I also painted my own sideshow banner on part of an old canvas laundry bag that I cut apart.


----------



## Ghost of Spookie (Sep 28, 2008)

My order arrived today from Shindigz. Looks great. I hung it up across the room temporarily and added a little LED spotlight to light it up. The type is very crisp and easy to read, Death Defying/Ferocious/Oddities and Enter Here, really jump out from a distance. I like the red color they use, nice and bloody looking. Good color saturation. Happy with the fonts as well. Only thing I probably would have changed on my design was to lighten the gray a shade or two in the animal print border. I didn't want it to be so contrasting that it would take away from the type but it could be lighter I think. Have to really see it at night with whatever spotlighting I will use for the haunt.

Overall based on my 2 banner orders, I have to say that you get a nice product and at least for me the banner colors were pretty much right on with what I saw on my computer screen. Not sure if that's true for everyone but is in my case.

Paint It Black have you gotten your order yet?


----------



## annamarykahn (Oct 4, 2009)

this is what i made & ordered









it looks pretty good in real life so i'm satisfied with it

amk


----------



## Paint It Black (Sep 15, 2011)

Got mine today! It looks pretty good. I should have made the last line of type a bit larger, but it looks good overall.

My husband says the signs I paint are better.  He's a good husband.   I don't know why I am smiling so much, LOL.


----------



## Diaval (Oct 19, 2009)

I know this is an older thread, but what I would like is to have signs / banners made up in the old Coney Island Sideshow style. Those signs always had a creepy feel to them. ...And I am a big fan of Coney Island's past anyway . I would like to know of someone that could make them up for a good price as I don't want to blow most of my Halloween budget just on signs.

Thanx,
Geo


----------



## BlueFrog (Oct 20, 2009)

This is a longshot, but try Bella Maria Art in Elgin, IL. She does a lot of banners and other large-scale signage. No idea whether she does commissions or what she'd charge but based on her work that I've seen, I think she could really pull off the old Coney Island look. Tell her T sent you.


----------



## awokennightmare (Jan 17, 2013)

I really wish I knew about the deal that you got on those earlier! They look great!


----------



## "i got a rock!" (Apr 20, 2013)

Try Bannerbuzz.com I had some really nice sideshow banners made for my carnevil party last year, did it all on their website- design your own, less than 10 bucks a piece, on heavy vinyl with grommets for hanging .


----------



## awokennightmare (Jan 17, 2013)

Thanks for the link!


----------



## Ghost of Spookie (Sep 28, 2008)

The Coupon Discount area has a special offer they have going *right now* at Shindigz (where I designed my banners). Look for the Code there. Applies to two orientations and sizes of personalize banners. You can personalize them entirely and/or use some banners with backgrounds already and just add text and/or graphics. Expires Thurs. 7/25. One coupon code for this offer _per year_ apparently.

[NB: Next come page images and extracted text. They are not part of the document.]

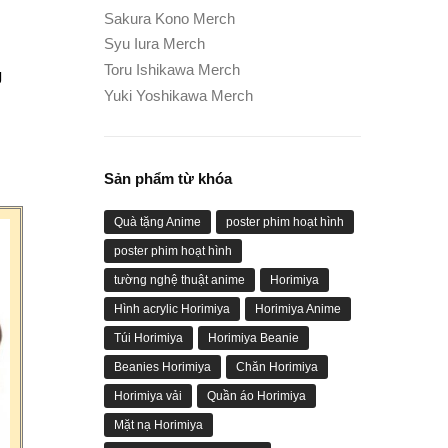
Sakura Kono Merch
Syu Iura Merch
Toru Ishikawa Merch
g
Yuki Yoshikawa Merch
Sản phẩm từ khóa
Quà tặng Anime
poster phim hoạt hình
poster phim hoạt hình
tường nghệ thuật anime
Horimiya
Hình acrylic Horimiya
Horimiya Anime
Túi Horimiya
Horimiya Beanie
Beanies Horimiya
Chăn Horimiya
Horimiya vải
Quần áo Horimiya
Mặt nạ Horimiya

Anyway here are a few more banners I put together today. I like the idea of having banners for each of my areas of the carnival. First one is for my Arcade area. There design with my 4 lines of Text. Think this arcade area will be staged in my two garages (one single, one double) and games will be played in the dark with probably fluorescent game pieces lit by black lighting.

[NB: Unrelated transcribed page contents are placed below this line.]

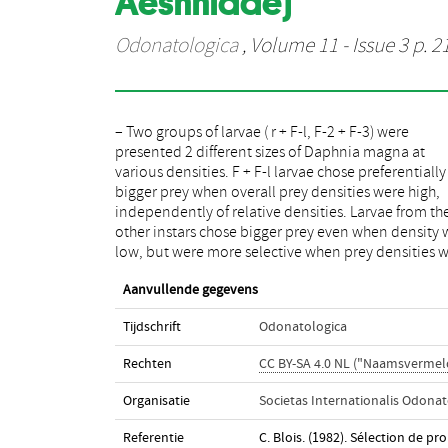
Aeshnidae)
Odonatologica
, Volume 11 - Issue 3 p. 2
– Two groups of larvae ( r + F-l, F-2 + F-3) were
high than when they were low. This preferential choice
presented 2 different sizes of Daphnia magna at
was not exclusive: Anax larvae never completely
various densities. F + F-l larvae chose preferentially
ignored smaller prey. The analysis of selectivit
bigger prey when overall prey densities were high,
different phases of feeding behaviour shows that
independently of relative densities. Larvae from th
selection generally occurs prior to the orientat
other instars chose bigger prey even when density 
low, but were more selective when prey densities 
Aanvullende gegevens
Tijdschrift
Odonatologica
Rechten
CC BY-SA 4.0 NL ("Naamsvermeld
Organisatie
Societas Internationalis Odonat
Referentie
C. Blois. (1982). Sélection de p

Then I saw a background banner that used a spider web and thought, Spider Room maze! Here is one design I came up with (their standard background and my Text and Shindigz spider graphic used). I'm showing all 4 designs where I just altered the color of the text of "The". As you will see it does give a different look. I think the Yellow looks kind of comic book-like; the Red, kind of Spiderman-like, the Black text with White Outlining and the White text with Black Outlining both call attention to the Web of Terror in a slightly different way.

1.







2.







3.







4.










Which version do you like best of The WEB of TERROR? Hoping this gets you to get creative and try out a few variations on your own.


----------



## scheibla (Apr 14, 2013)

Ghost of Spookie said:


> Which version do you like best of The WEB of TERROR? Hoping this gets you to get creative and try out a few variations on your own.


I like #3!


----------



## EviLEye (Oct 21, 2012)

'I got a rock'...those are killer banners.

What is the image size you used for them? I was checking online and don't necessarily see hi-rez images so was wondering what your file sizes were cause the banners look great.


----------